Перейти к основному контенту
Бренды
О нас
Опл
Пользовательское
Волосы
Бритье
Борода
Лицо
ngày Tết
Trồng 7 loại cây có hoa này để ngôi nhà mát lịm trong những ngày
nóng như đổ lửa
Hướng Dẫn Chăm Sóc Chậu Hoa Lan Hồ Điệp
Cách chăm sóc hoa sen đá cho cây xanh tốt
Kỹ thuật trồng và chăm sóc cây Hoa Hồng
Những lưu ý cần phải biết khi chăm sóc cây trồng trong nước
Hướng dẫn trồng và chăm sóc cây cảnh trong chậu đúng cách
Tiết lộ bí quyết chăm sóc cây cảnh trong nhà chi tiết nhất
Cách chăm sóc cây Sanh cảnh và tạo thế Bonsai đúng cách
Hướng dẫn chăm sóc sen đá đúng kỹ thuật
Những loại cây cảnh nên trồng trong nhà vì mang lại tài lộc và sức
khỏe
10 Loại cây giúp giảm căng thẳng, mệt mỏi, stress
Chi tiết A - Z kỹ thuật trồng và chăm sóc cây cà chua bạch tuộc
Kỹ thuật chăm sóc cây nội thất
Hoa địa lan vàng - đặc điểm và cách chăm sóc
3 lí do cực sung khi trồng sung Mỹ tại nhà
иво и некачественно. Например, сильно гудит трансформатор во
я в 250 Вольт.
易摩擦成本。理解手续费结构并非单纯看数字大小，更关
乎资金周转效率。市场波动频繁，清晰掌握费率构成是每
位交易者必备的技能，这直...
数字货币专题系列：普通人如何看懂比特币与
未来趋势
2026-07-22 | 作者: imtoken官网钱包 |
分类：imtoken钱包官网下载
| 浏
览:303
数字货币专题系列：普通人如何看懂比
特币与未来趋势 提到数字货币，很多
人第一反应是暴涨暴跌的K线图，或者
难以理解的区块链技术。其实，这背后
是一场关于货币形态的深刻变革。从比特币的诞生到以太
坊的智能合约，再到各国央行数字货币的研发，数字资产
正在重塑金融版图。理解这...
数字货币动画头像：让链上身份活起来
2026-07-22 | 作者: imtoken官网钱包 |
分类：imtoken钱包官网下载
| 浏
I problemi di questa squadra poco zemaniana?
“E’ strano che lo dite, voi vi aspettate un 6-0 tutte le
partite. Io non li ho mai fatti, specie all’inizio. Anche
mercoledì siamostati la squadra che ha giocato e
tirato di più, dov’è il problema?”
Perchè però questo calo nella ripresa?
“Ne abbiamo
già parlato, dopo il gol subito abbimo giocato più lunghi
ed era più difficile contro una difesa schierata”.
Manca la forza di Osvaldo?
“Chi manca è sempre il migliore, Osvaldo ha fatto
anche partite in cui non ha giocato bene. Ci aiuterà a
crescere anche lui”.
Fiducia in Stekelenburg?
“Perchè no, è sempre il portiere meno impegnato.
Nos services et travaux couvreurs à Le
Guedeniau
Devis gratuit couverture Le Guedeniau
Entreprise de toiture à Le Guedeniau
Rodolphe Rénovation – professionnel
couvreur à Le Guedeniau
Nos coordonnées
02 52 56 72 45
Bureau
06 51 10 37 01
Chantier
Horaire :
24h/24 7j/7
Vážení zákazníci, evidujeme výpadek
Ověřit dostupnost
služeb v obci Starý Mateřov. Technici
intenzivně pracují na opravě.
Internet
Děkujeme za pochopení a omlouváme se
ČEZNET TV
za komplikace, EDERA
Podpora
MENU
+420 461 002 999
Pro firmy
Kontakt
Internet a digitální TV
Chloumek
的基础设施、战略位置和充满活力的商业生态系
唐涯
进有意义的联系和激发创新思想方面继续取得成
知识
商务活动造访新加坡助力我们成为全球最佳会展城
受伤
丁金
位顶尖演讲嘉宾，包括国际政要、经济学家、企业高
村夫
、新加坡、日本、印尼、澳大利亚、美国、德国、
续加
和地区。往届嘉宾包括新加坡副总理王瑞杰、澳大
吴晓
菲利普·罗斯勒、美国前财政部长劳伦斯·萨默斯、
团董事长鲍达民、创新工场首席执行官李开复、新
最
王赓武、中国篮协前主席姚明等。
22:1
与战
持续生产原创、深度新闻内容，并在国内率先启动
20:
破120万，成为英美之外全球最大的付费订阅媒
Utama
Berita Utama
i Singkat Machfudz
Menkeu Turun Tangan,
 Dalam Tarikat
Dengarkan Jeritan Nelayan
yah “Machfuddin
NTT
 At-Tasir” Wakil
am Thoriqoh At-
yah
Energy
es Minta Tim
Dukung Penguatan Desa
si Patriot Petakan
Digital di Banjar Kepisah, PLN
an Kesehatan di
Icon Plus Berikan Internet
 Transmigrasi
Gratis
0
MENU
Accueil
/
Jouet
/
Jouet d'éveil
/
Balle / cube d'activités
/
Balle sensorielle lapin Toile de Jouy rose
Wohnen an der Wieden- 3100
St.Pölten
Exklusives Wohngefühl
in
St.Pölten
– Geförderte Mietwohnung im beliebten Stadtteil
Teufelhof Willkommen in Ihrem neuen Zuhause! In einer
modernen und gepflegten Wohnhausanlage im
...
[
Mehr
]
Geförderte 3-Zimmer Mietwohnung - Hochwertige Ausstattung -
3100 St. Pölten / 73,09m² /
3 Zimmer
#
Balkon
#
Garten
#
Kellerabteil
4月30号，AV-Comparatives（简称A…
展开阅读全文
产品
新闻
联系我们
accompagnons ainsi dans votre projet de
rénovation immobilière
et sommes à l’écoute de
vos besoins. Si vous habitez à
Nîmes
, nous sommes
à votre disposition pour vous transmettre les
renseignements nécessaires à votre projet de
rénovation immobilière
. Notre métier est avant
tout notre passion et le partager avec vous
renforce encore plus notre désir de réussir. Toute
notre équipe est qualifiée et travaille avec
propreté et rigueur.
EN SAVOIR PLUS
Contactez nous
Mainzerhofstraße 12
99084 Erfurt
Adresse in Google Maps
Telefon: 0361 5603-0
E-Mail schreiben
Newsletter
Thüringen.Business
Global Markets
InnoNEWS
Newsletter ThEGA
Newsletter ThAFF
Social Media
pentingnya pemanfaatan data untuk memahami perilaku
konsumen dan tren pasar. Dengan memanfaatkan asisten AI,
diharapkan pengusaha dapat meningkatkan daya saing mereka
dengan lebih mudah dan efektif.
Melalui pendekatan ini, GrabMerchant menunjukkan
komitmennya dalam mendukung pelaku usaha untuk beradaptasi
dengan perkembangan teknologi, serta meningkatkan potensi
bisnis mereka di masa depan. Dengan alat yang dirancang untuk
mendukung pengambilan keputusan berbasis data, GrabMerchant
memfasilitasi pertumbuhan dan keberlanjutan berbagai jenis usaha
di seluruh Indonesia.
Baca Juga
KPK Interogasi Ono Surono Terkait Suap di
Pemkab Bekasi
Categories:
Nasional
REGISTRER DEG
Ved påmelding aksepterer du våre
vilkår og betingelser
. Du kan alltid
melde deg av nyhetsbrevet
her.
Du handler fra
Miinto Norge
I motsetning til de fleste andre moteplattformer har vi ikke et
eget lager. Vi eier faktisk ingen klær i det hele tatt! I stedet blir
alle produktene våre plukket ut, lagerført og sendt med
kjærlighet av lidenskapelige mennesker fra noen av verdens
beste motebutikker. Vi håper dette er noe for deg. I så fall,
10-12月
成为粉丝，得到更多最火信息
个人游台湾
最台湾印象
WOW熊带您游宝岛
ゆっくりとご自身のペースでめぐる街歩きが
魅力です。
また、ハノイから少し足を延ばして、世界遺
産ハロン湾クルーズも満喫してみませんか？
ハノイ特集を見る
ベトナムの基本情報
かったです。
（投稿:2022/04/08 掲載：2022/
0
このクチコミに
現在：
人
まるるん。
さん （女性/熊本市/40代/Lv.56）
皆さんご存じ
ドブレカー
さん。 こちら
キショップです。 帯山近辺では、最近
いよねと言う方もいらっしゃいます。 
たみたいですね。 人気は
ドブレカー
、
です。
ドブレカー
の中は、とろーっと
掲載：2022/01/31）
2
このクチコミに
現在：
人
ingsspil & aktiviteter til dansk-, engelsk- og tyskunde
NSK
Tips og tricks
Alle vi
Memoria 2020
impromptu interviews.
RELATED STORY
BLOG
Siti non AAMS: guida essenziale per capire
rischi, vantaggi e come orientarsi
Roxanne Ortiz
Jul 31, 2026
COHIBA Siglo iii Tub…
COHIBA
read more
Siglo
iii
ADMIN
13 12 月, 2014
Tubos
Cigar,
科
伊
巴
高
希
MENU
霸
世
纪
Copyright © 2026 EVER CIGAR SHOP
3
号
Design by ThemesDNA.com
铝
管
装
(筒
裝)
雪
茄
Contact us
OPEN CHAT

..............................

▸ Exercise requirements: Gather each line in these records that contains the string "mendukung".

▸ Answer for the task:
komitmennya dalam mendukung pelaku usaha untuk beradaptasi
mendukung pengambilan keputusan berbasis data, GrabMerchant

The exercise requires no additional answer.